Even the birth of anthropology and psychology as sciences in the 19th century is one of the clearer societal attempts to understand, for a different kind of era, the nature of man and his variations, and try to find "a place in the sun." Margaret Meade's later studies in Samoa and Sigmund Freud's research in the dark and tangled depths of the psyche, are the anthropological and psychological equivalents of Gauguin's quest in Tahiti.
Scott Nearing, fired from his Ivy League university position for his anti-war stance during World War I, moved to Vermont with his wife, Helen, and began to farm organically, living off the land as a vegetarian, harvesting maple syrup as his cash crop, becoming an inspiration -- through his life and philosophy -- to later, younger generations seeking escape from the dehumanization of a metal world through reattachment to the earth.
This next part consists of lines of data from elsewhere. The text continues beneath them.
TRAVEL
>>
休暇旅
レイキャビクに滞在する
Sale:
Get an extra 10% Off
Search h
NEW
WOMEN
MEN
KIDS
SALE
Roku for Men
In contrast to this desire to escape societal dehumanization, Cubist artists' planar fragmentation and mechanization of life forms directly express its distortive, destructive effects. Georges Braque's and Picasso's pre-World War I experiments are not just aesthetic games being played under the influence of Cezanne and African sculpture, they are seismic intuitions of the psychological and political tremors that would lead to World War I, and premonitions of the current and future dehumanization of the human race.
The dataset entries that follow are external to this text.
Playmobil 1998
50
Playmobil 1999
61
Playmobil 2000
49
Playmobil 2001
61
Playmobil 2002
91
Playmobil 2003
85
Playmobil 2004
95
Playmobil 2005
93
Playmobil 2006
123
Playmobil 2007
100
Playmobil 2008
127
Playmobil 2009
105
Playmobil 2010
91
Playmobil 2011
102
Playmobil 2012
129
The Cubist-derived grids and squares of Piet Mondrian and the "de Stijl" movement in Holland, Joseph Alber's later "Homage to the Square," Barnett Newman's stripe paintings, and more contemporary Minimalist manifestations are the exact aesthetic equivalent of the soul-killing, poetry-killing, dehumanized social forces Gauguin and the other artists were trying to avoid and counteract by their own, more significant, more life-enhancing art.
The Dadaists were caught in the middle. Enraged by the corruption and dehumanization of the First World War, they rebelled against art itself and the tradition of art, which they saw as synonymous with the corrupt traditions of society and its rulers. They created anti-art, formless work without real meaning except as protest that would ultimately lead to the debauched state of artistic meaninglessness and formlessness in aesthetics and content enveloping us today. Dadaist outrage only created more dehumanization.
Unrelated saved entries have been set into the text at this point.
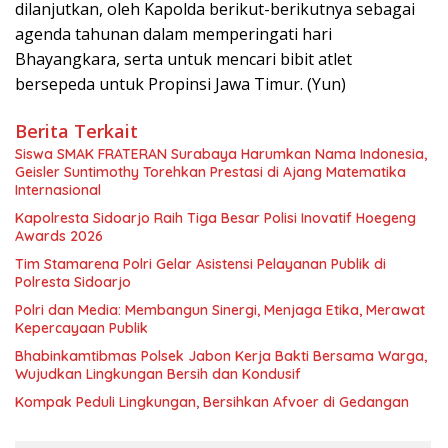
dilanjutkan, oleh Kapolda berikut-berikutnya sebagai
agenda tahunan dalam memperingati hari
Bhayangkara, serta untuk mencari bibit atlet
bersepeda untuk Propinsi Jawa Timur. (Yun)
Berita Terkait
Siswa SMAK FRATERAN Surabaya Harumkan Nama Indonesia,
Geisler Suntimothy Torehkan Prestasi di Ajang Matematika
Internasional
Kapolresta Sidoarjo Raih Tiga Besar Polisi Inovatif Hoegeng
Awards 2026
Tim Stamarena Polri Gelar Asistensi Pelayanan Publik di
Polresta Sidoarjo
Polri dan Media: Membangun Sinergi, Menjaga Etika, Merawat
Kepercayaan Publik
Bhabinkamtibmas Polsek Jabon Kerja Bakti Bersama Warga,
Wujudkan Lingkungan Bersih dan Kondusif
Kompak Peduli Lingkungan, Bersihkan Afvoer di Gedangan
Though we rarely make the connection, Pop, Minimal, Conceptual, Computer and Video "art" -- the continuation of the Dada spirit -- are demeaning manifestations of pervasive societal and personal dehumanization, the mechanization of the human spirit. We may think we are merely witnessing a sequence of art movements unrelated to the realities of life, but in fact they are symptoms of the disintegration and degradation of the contemporary soul.
By agreeing to be "snatched" by the dehumanization of "The Body Snatchers" -- the dehumanization of contemporary life -- we agree to be less profound, less honest, less feeling, less creative...less human.
How can our lives -- and our art -- not suffer because of this?